Activity.
Nothing outside the stretch is wanted. Repeat exactly the lines of the listing below from the one that contains "De la mano de la familia Gras, surge Agrícola" through the one that contains "desarrollo.", both ends included.

[Start of section]

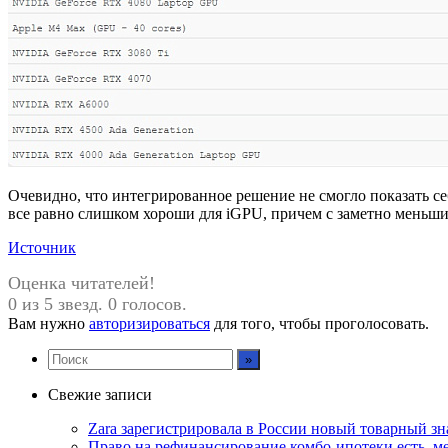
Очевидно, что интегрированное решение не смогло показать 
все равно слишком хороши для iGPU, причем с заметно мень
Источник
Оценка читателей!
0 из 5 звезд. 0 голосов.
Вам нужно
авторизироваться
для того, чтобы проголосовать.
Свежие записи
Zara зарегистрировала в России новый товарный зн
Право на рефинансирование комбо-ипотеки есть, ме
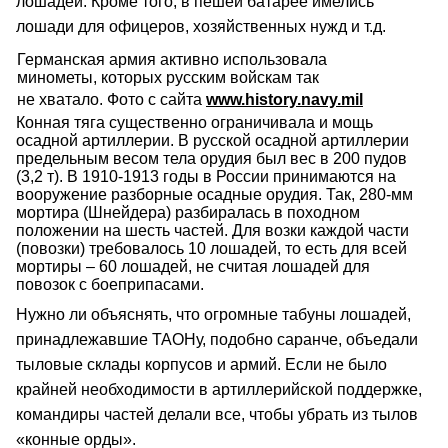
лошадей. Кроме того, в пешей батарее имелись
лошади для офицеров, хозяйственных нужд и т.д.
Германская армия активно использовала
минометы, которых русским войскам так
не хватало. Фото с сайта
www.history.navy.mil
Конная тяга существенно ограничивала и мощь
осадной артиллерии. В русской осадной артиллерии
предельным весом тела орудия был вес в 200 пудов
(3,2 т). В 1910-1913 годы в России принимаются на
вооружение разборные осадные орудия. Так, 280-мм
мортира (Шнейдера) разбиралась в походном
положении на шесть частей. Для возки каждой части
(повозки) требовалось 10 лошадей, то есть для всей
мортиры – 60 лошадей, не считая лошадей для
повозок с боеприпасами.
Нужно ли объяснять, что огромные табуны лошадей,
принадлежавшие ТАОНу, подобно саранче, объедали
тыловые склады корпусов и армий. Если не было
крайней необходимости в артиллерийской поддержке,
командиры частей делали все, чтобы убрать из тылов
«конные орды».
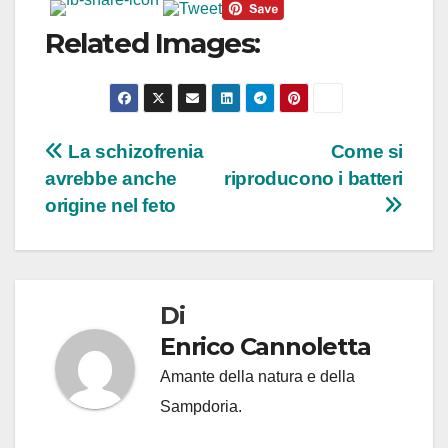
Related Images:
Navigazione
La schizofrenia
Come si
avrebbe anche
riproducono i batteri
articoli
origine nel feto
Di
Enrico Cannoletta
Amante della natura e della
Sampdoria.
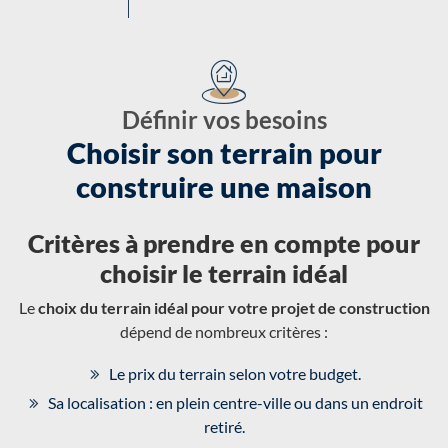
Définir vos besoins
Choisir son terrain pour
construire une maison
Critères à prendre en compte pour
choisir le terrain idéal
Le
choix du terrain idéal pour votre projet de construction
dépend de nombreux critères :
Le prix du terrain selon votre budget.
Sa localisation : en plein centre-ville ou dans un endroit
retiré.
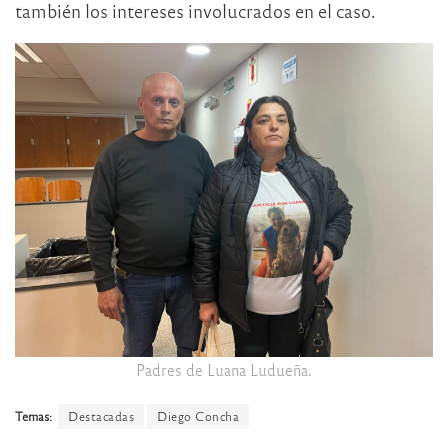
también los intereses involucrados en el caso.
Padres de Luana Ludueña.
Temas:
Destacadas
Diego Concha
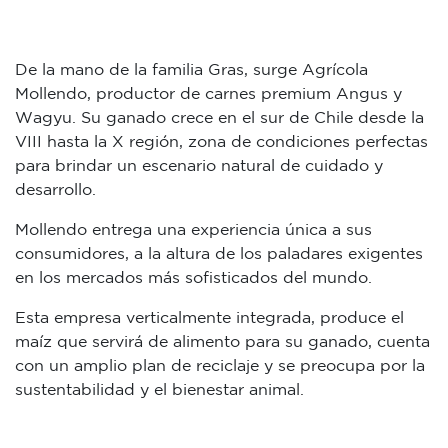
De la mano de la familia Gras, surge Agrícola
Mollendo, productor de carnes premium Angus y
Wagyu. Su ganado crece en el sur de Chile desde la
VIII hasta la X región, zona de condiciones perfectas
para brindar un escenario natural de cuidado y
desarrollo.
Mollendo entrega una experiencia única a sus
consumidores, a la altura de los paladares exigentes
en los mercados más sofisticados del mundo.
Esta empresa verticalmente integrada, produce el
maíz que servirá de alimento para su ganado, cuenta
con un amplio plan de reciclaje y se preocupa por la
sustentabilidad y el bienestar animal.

[End of section]

Result of the task.
De la mano de la familia Gras, surge Agrícola
Mollendo, productor de carnes premium Angus y
Wagyu. Su ganado crece en el sur de Chile desde la
VIII hasta la X región, zona de condiciones perfectas
para brindar un escenario natural de cuidado y
desarrollo.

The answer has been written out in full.